Note: Trust anchor maintenance [RFC5011] and other schemas may
require a different format as timers and other meta data is needed.

Source: draft-ietf-dnsop-dnssec-trust-anchor-04 - DNSSEC Trust Anchor Configuration and Maintenance

You should report this bug somewhere if you find the time...

I fixed anchor file but dns stil is not working
root@rpi3:~# systemctl status dnsmasq.service
● dnsmasq.service - dnsmasq - A lightweight DHCP and caching DNS server
Loaded: loaded (/lib/systemd/system/dnsmasq.service; enabled; vendor preset: enabled)
Active: failed (Result: resources) since Tue 2017-06-06 07:00:22 UTC; 35s ago
Process: 368 ExecStop=/etc/init.d/dnsmasq systemd-stop-resolvconf (code=exited, status=0/SUCCESS)
Process: 360 ExecStartPost=/etc/init.d/dnsmasq systemd-start-resolvconf (code=exited, status=0/SUCCESS)
Process: 344 ExecStart=/etc/init.d/dnsmasq systemd-exec (code=exited, status=0/SUCCESS)
Process: 321 ExecStartPre=/usr/sbin/dnsmasq --test (code=exited, status=0/SUCCESS)

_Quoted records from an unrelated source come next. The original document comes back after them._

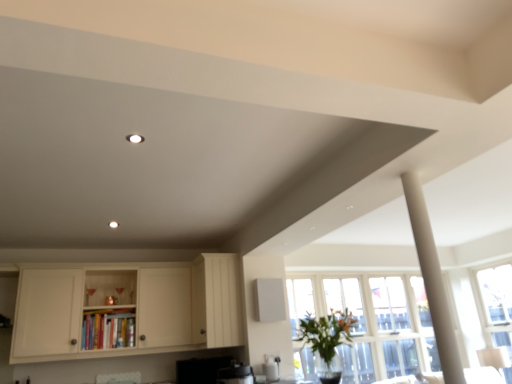 Question: Would you say green leafy plant at lower right is a long distance from white wood cabinet at center, which ranks as the 1th cabinetry in right-to-left order?

Choices:
 (A) no
 (B) yes

Answer: (B)

Question: From the image's perspective, is green leafy plant at lower right under white wood cabinet at center, which appears as the second cabinetry when viewed from the left?

Choices:
 (A) yes
 (B) no

Answer: (A)

Question: Is white wood cabinet at center, which ranks as the 1th cabinetry in right-to-left order, surrounded by green leafy plant at lower right?

Choices:
 (A) no
 (B) yes

Answer: (A)

Question: Is green leafy plant at lower right positioned beyond the bounds of white wood cabinet at center, which ranks as the 1th cabinetry in right-to-left order?

Choices:
 (A) no
 (B) yes

Answer: (B)

Question: Does green leafy plant at lower right touch white wood cabinet at center, which appears as the second cabinetry when viewed from the left?

Choices:
 (A) yes
 (B) no

Answer: (B)

Question: From the image's perspective, is white matte column at right positioned above or below clear glass window at right?

Choices:
 (A) above
 (B) below

Answer: (A)

Question: Is white matte column at right in front of or behind clear glass window at right in the image?

Choices:
 (A) front
 (B) behind

Answer: (A)

Question: Is point (446, 317) positioned closer to the camera than point (479, 281)?

Choices:
 (A) farther
 (B) closer

Answer: (B)

Question: Considering the positions of white matte column at right and clear glass window at right in the image, is white matte column at right wider or thinner than clear glass window at right?

Choices:
 (A) thin
 (B) wide

Answer: (A)

Question: Is white matte cabinet at lower left, marked as the second cabinetry in a right-to-left arrangement, spatially inside green leafy plant at lower right, or outside of it?

Choices:
 (A) outside
 (B) inside

Answer: (A)

Question: Looking at the image, does white matte cabinet at lower left, the 1th cabinetry viewed from the left, seem bigger or smaller compared to green leafy plant at lower right?

Choices:
 (A) big
 (B) small

Answer: (A)

Question: From a real-world perspective, is white matte cabinet at lower left, marked as the second cabinetry in a right-to-left arrangement, physically located above or below green leafy plant at lower right?

Choices:
 (A) above
 (B) below

Answer: (A)

Question: Relative to green leafy plant at lower right, is white matte cabinet at lower left, marked as the second cabinetry in a right-to-left arrangement, in front or behind?

Choices:
 (A) front
 (B) behind

Answer: (B)

Question: From a real-world perspective, is clear glass window at right positioned above or below white wood cabinet at center, which appears as the second cabinetry when viewed from the left?

Choices:
 (A) above
 (B) below

Answer: (B)

Question: Is clear glass window at right bigger or smaller than white wood cabinet at center, which ranks as the 1th cabinetry in right-to-left order?

Choices:
 (A) big
 (B) small

Answer: (B)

Jun 06 07:00:21 rpi3 systemd[1]: Starting dnsmasq - A lightweight DHCP and caching DNS server...
Jun 06 07:00:21 rpi3 dnsmasq[321]: dnsmasq: syntax check OK.
Jun 06 07:00:22 rpi3 dnsmasq[344]: /usr/sbin/dnsmasq -x /run/dnsmasq/dnsmasq.pid -u dnsmasq -7 /etc/dnsmasq.d,.dpkg-dist,.dpkg-old,.dpkg-new --local-
service --trust-anchor=.,19036,8,2,49AAC11D7B6F6446702E54A1607371607A1A41855200FD2CE1CDDE32F24E8FB5
Jun 06 07:00:22 rpi3 systemd[1]: dnsmasq.service: PID file /run/dnsmasq/dnsmasq.pid not readable (yet?) after start-post: No such file or directory
Jun 06 07:00:22 rpi3 systemd[1]: Failed to start dnsmasq - A lightweight DHCP and caching DNS server.
Jun 06 07:00:22 rpi3 systemd[1]: dnsmasq.service: Unit entered failed state.
Jun 06 07:00:22 rpi3 systemd[1]: dnsmasq.service: Failed with result 'resources'.
root@rpi3:~#

There's a bug in the Debian Stretch package of dnsmasq that seems to have hit in the last couple of days. For now it's not working across the board until they fix the issue. https://bugs.debian.org/cgi-bin/bugreport.cgi?bug=860274

1 Like

Did you do pihole restartdns?

Yes. But as DanSchaper wrote there is a bug in dnsmasq version 2.76 in Debian Stretch. I installed dnsmasq v=2.77 from Debian Sid and it helps. Now i see pihole is running. Thanks for Your help and time.